Transcribed page contents:
::::

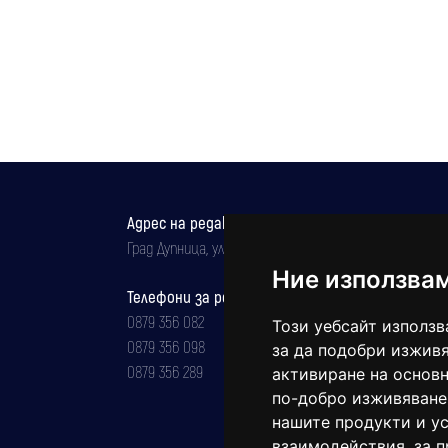
Адрес на редакцията
Град Дупница, ул.''Христо Ботев" 43
Ние използва
Телефони за реклама и абонаменти
0879 356 082
Този уебсайт използв
0879 356 098
за да подобри изживя
0879 356 289
активиране на основн
по-добро изживяване
нашите продукти и ус
взаимодействия
,
за 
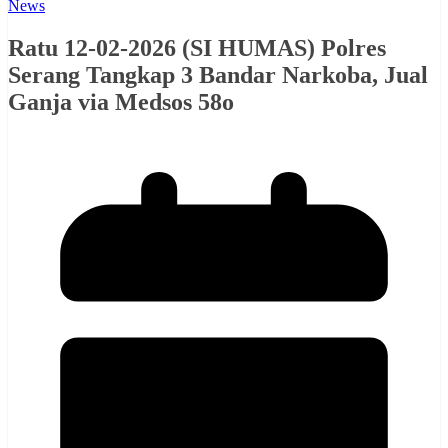
News
Ratu 12-02-2026 (SI HUMAS) Polres
Serang Tangkap 3 Bandar Narkoba, Jual
Ganja via Medsos 58o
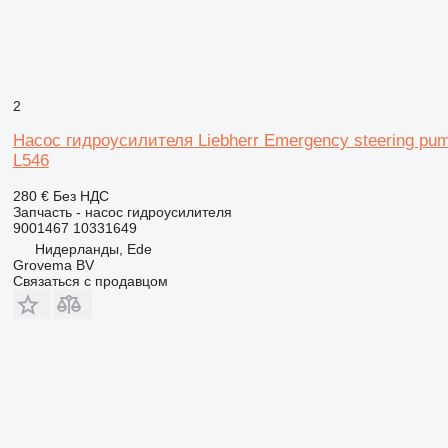
2
Насос гидроусилителя Liebherr Emergency steering pump 
L546
280 €
Без НДС
Запчасть - насос гидроусилителя
9001467 10331649
Нидерланды, Ede
Grovema BV
Связаться с продавцом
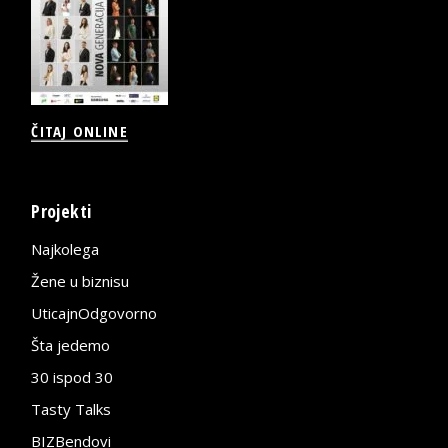
ČITAJ ONLINE
Projekti
Najkolega
Žene u biznisu
UticajnOdgovorno
Šta jedemo
30 ispod 30
Tasty Talks
BIZBendovi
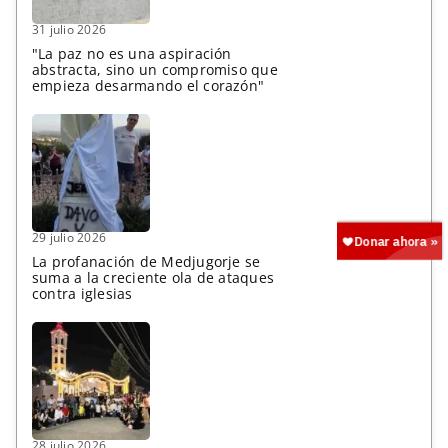
31 julio 2026
"La paz no es una aspiración
abstracta, sino un compromiso que
empieza desarmando el corazón"
29 julio 2026
La profanación de Medjugorje se
suma a la creciente ola de ataques
contra iglesias
28 julio 2026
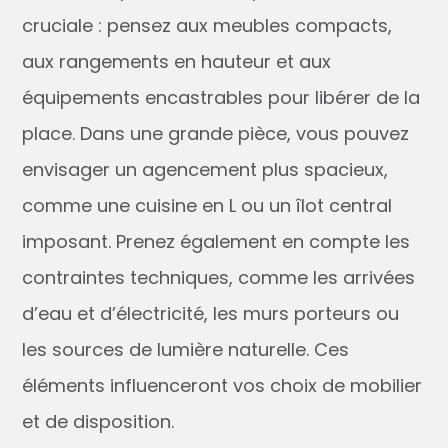
cruciale : pensez aux meubles compacts,
aux rangements en hauteur et aux
équipements encastrables pour libérer de la
place. Dans une grande pièce, vous pouvez
envisager un agencement plus spacieux,
comme une cuisine en L ou un îlot central
imposant. Prenez également en compte les
contraintes techniques, comme les arrivées
d’eau et d’électricité, les murs porteurs ou
les sources de lumière naturelle. Ces
éléments influenceront vos choix de mobilier
et de disposition.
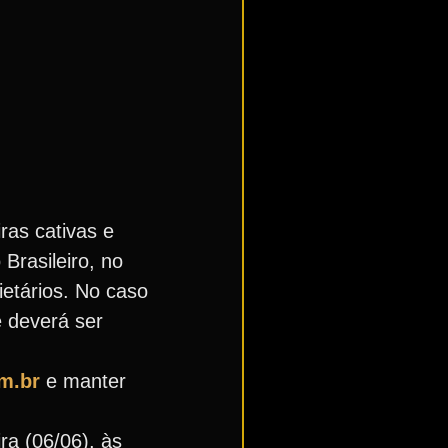
iras cativas e
Brasileiro, no
etários. No caso
e deverá ser
m.br
e manter
ra (06/06), às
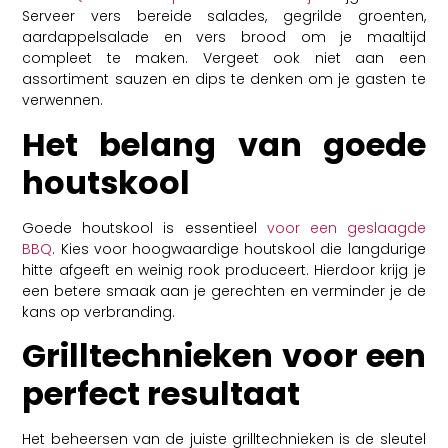
Serveer vers bereide salades, gegrilde groenten,
aardappelsalade en vers brood om je maaltijd
compleet te maken. Vergeet ook niet aan een
assortiment sauzen en dips te denken om je gasten te
verwennen.
Het belang van goede
houtskool
Goede houtskool is essentieel
voor een geslaagde
BBQ
. Kies voor hoogwaardige houtskool die langdurige
hitte afgeeft en weinig rook produceert. Hierdoor krijg je
een betere smaak aan je gerechten en verminder je de
kans op verbranding.
Grilltechnieken voor een
perfect resultaat
Het beheersen van de juiste grilltechnieken is de sleutel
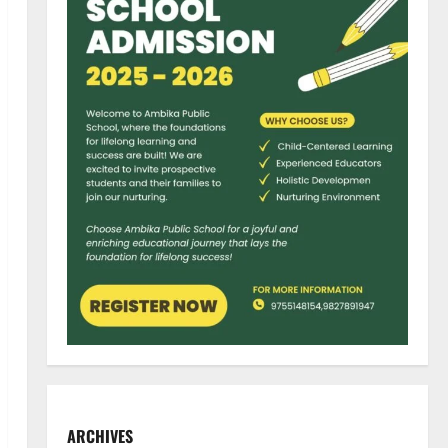
ARCHIVES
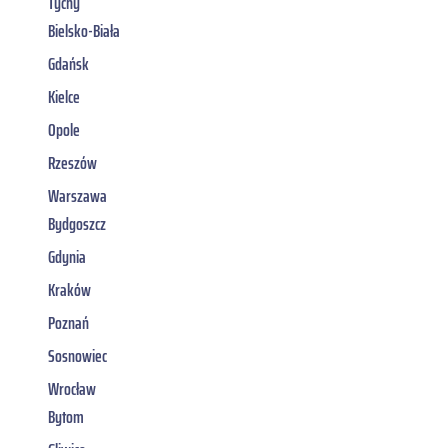
Tychy
Bielsko-Biała
Gdańsk
Kielce
Opole
Rzeszów
Warszawa
Bydgoszcz
Gdynia
Kraków
Poznań
Sosnowiec
Wrocław
Bytom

::::

- _About this task_
Without changing a word, retype the data above and omit its pictures.

- _Solution for this exercise_
Адрес на редакцията
Град Дупница, ул.''Христо Ботев" 43
Ние използва
Телефони за реклама и абонаменти
0879 356 082
Този уебсайт използв
0879 356 098
за да подобри изживя
0879 356 289
активиране на основн
по-добро изживяване
нашите продукти и ус
взаимодействия
,
за 
News
Ratu 12-02-2026 (SI HUMAS) Polres
Serang Tangkap 3 Bandar Narkoba, Jual
Ganja via Medsos 58o
2
Насос гидроусилителя Liebherr Emergency steering pump 
L546
280 €
Без НДС
Запчасть - насос гидроусилителя
9001467 10331649
Нидерланды, Ede
Grovema BV
Связаться с продавцом
ČITAJ ONLINE
Projekti
Najkolega
Žene u biznisu
UticajnOdgovorno
Šta jedemo
30 ispod 30
Tasty Talks
BIZBendovi
31 julio 2026
"La paz no es una aspiración
abstracta, sino un compromiso que
empieza desarmando el corazón"
29 julio 2026
La profanación de Medjugorje se
suma a la creciente ola de ataques
contra iglesias
28 julio 2026
cruciale : pensez aux meubles compacts,
aux rangements en hauteur et aux
équipements encastrables pour libérer de la
place. Dans une grande pièce, vous pouvez
envisager un agencement plus spacieux,
comme une cuisine en L ou un îlot central
imposant. Prenez également en compte les
contraintes techniques, comme les arrivées
d’eau et d’électricité, les murs porteurs ou
les sources de lumière naturelle. Ces
éléments influenceront vos choix de mobilier
et de disposition.
iras cativas e
Brasileiro, no
etários. No caso
e deverá ser
m.br
e manter
ra (06/06), às
Serveer vers bereide salades, gegrilde groenten,
aardappelsalade en vers brood om je maaltijd
compleet te maken. Vergeet ook niet aan een
assortiment sauzen en dips te denken om je gasten te
verwennen.
Het belang van goede
houtskool
Goede houtskool is essentieel
voor een geslaagde
BBQ
. Kies voor hoogwaardige houtskool die langdurige
hitte afgeeft en weinig rook produceert. Hierdoor krijg je
een betere smaak aan je gerechten en verminder je de
kans op verbranding.
Grilltechnieken voor een
perfect resultaat
Het beheersen van de juiste grilltechnieken is de sleutel
ARCHIVES
Tychy
Bielsko-Biała
Gdańsk
Kielce
Opole
Rzeszów
Warszawa
Bydgoszcz
Gdynia
Kraków
Poznań
Sosnowiec
Wrocław
Bytom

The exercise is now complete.